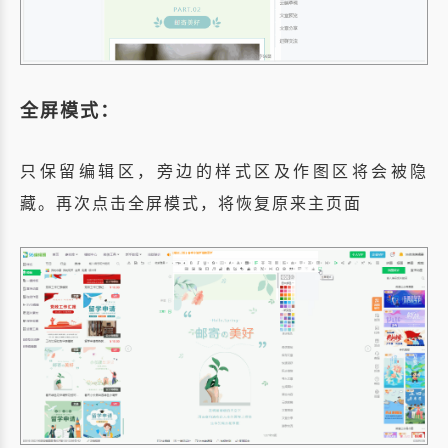
全屏模式：
只保留编辑区，旁边的样式区及作图区将会被隐
藏。再次点击全屏模式，将恢复原来主页面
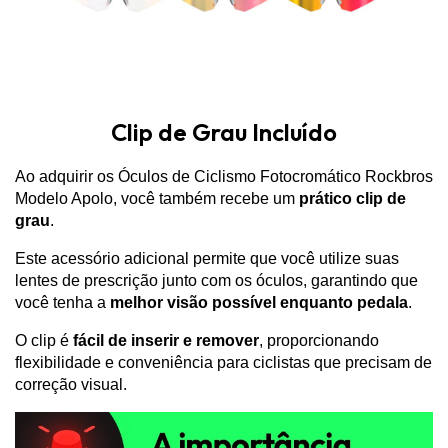
Clip de Grau Incluído
Ao adquirir os Óculos de Ciclismo Fotocromático Rockbros
Modelo Apolo, você também recebe um
prático clip de
grau
.
Este acessório adicional permite que você utilize suas
lentes de prescrição junto com os óculos, garantindo que
você tenha a
melhor visão possível enquanto pedala
.
O clip é
fácil de inserir e remover
, proporcionando
flexibilidade e conveniência para ciclistas que precisam de
correção visual.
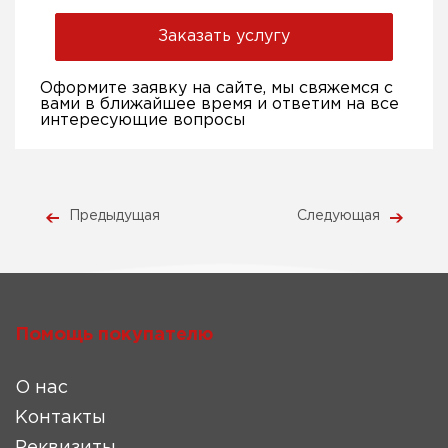
Заказать услугу
Оформите заявку на сайте, мы свяжемся с
вами в ближайшее время и ответим на все
интересующие вопросы
Предыдущая
Следующая
Помощь покупателю
О нас
Контакты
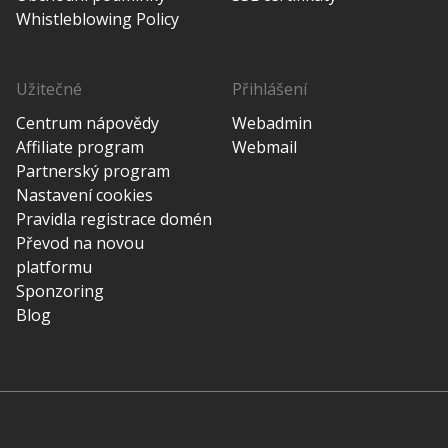
Whistleblowing Policy
Užitečné
Přihlášení
Centrum nápovědy
Webadmin
Affiliate program
Webmail
Partnerský program
Nastavení cookies
Pravidla registrace domén
Převod na novou
platformu
Sponzoring
Blog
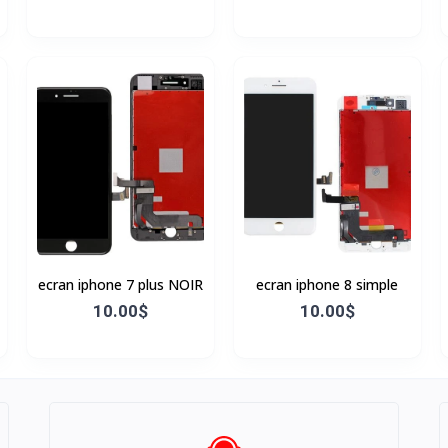
ecran iphone 7 plus NOIR
ecran iphone 8 simple
10.00$
10.00$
______________________________
▶ **Exercise requirements**
Only an exact copy of the lines from the top of the entries through the line with "ecran iphone 7 plus NOIR", both included, should be given, with all pictures omitted.

▶ **Answer section**
全屏模式：
只保留编辑区，旁边的样式区及作图区将会被隐
藏。再次点击全屏模式，将恢复原来主页面
Clip de Grau Incluído
Ao adquirir os Óculos de Ciclismo Fotocromático Rockbros
Modelo Apolo, você também recebe um
prático clip de
grau
.
Este acessório adicional permite que você utilize suas
lentes de prescrição junto com os óculos, garantindo que
você tenha a
melhor visão possível enquanto pedala
.
O clip é
fácil de inserir e remover
, proporcionando
flexibilidade e conveniência para ciclistas que precisam de
correção visual.
Заказать услугу
Оформите заявку на сайте, мы свяжемся с
вами в ближайшее время и ответим на все
интересующие вопросы
Предыдущая
Следующая
Помощь покупателю
О нас
Контакты
Whistleblowing Policy
Užitečné
Přihlášení
Centrum nápovědy
Webadmin
Affiliate program
Webmail
Partnerský program
Nastavení cookies
Pravidla registrace domén
Převod na novou
platformu
Sponzoring
Blog
ecran iphone 7 plus NOIR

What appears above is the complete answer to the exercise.